I was raised by a single mother, and no one in my family works in finance. I study at a university in the north of England, and it's not a big feeder to the banking industry. Even so, I spent this summer working as an intern at Goldman Sachs in London and I loved it.
My expectation was that it would be a cutthroat environment and that we'd be expected to work very long hours. Like most people, I read about the 13 Goldman bankers who worked 100 hour weeks and I was expecting something similar. In fact, my internship wasn't like that at all.
Most days, I worked eight to ten hours a day. - It worked out at a very manageable 45/50 hours a week. The work-life balance was good.

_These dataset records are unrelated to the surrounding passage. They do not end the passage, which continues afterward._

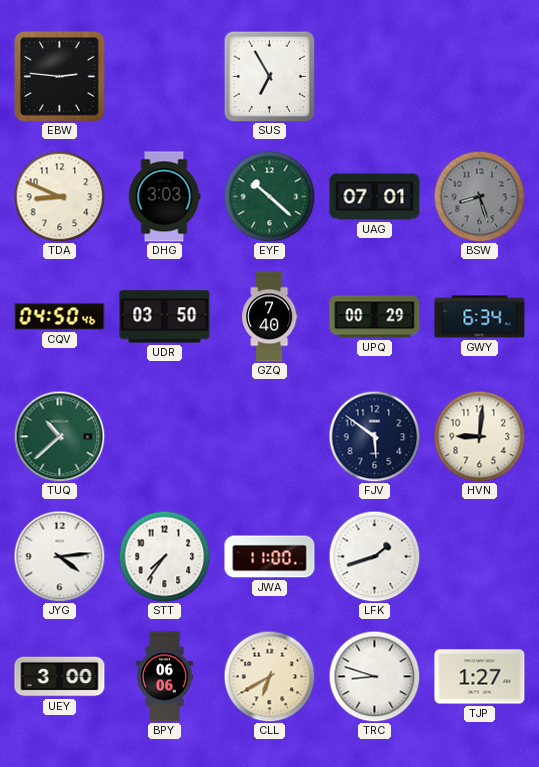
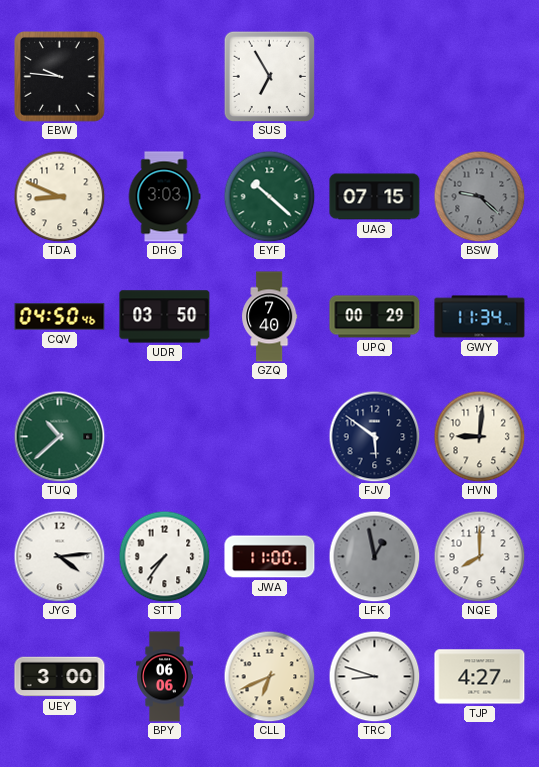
EBW: 2:46 -> 9:46
UAG: 07:01 -> 07:15
BSW: 8:27 -> 9:22
GWY: 6:34 -> 11:34
LFK: 1:42 -> 12:58
LFK dial: white -> grey
NQE: none -> 8:00
CLL: 6:40 -> 6:41
TJP: 1:27 -> 4:27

This might have been because I wasn't in the front office. Instead of working in the investment banking division (IBD) where the hours are the longest, I worked in a middle office role that wasn't client facing. I don't want to say what it was because I don't want Goldman to identify me, but it was interesting, and I could really see how important the role was to the bank.
While I could see the front office interns working insane hours and leaving the office at two or even three am, my own summer was both fulfilling and relaxed. Personally, I don't want to work in the front office: I want a career where I won't burn out, but where I still make good money. I'm looking for something sustainable and I could see that the role I was in offered a good career trajectory, allowing me to grow into the job over time.
I'm a BAME candidate and I also saw that the area I was in was incredibly diverse. Goldman is definitely trying very hard to recruit diverse talent, and it was noticeable in my intern class.
If you're a student thinking of applying to banking, don't be put off by the horror stories. - The hours aren't bad in all divisions. It's harder to get in if you haven't studied at a university like the London School of Economics, but it's not impossible. - I saw a lot of students from universities like Brunel and Kent, particularly in the middle and back office.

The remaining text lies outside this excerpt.